Make sure that membership to both the admin and superadmin group is restricted to as few users as possible without causing any problems. 

It's common for sysadmins to be the ones holding admin rights in this kind of scenario, but be sure to double check exactly who in the organization does or doesn't require admin privileges.

  • 1
    Consider who does not need admin or superadmin privileges
  • 2
    Consult with them about why they might need these privileges
  • 3
    Make changes to admin or superadmin accounts as necessary

Backups and restore points:

Check server data is being routinely backed up

Make sure server data is being completely backed up on a regular basis. Ideally, this process will already be automated, so it may just be a case of checking everything is working as it should be.
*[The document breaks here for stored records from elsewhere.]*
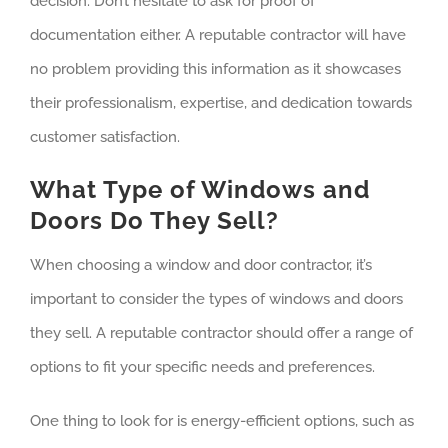
decision. Don’t hesitate to ask for proof of
documentation either. A reputable contractor will have
no problem providing this information as it showcases
their professionalism, expertise, and dedication towards
customer satisfaction.
What Type of Windows and
Doors Do They Sell?
When choosing a window and door contractor, it’s
important to consider the types of windows and doors
they sell. A reputable contractor should offer a range of
options to fit your specific needs and preferences.
One thing to look for is energy-efficient options, such as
All critical systems data should be included in the backup process, and you should be backing up the data in at least three separate locations to ensure fault tolerance and contingency against accidents and unexpected damage.

The process for securely backing up your data is as follows:

  • 1
    Check backup logs to ensure regular backups are being created
  • 2
    Back up server data onto local drive
  • 3
    Back up server data onto secondary local drive
  • 4
    Ensure secondary drive is stored at a secure separate location
  • 5
    Back up server data to a cloud-based storage

Perform a test recovery from a backup image

After making sure everything is being backed up regularly, it's part of security best practice to test that your recovery images are working as expected.

  • 1
    Take three of the most recent backup images
  • 2
    Attempt to access data from all three backup images

Once you've tested the recovery images, record what you observe in the form field below.

Review your backup process

If there are problems with the test images, then you should perform extensive testing to get to the route of the problem.

This may include re-making and re-testing system-wide backup images or switching the backup process that's currently in use to a new one.

  • 1
    Troubleshoot the whole backup process
  • 2
    Evaluate what might have caused the problem
  • 3
    Test alternative solutions to the problem at hand
  • 4
    Update your backup process accordingly

Risk management:

Check for hardware replacement and retirement

Last but not least, the hardware.

Neglecting the machines your server systems are running on will inevitably affect performance in a bad way, and unexpected downtime or drive failures pose potential security liabilities. It's worth keeping on top of things with regular maintenance checks.

Check out our Server Maintenance Checklist for the complete process, but the least you can do is check and replace any damaged or precariously aged drives in your RAID setup to ensure that byzantine fault tolerance doesn't fail on you.

  • 1
    Check for old or faulty local storage drives
  • 2
    Remove old or faulty drives
  • 3
    Install compatible replacement drives

Once you've made sure all the server's hardware is up to scratch, you're done with this checklist.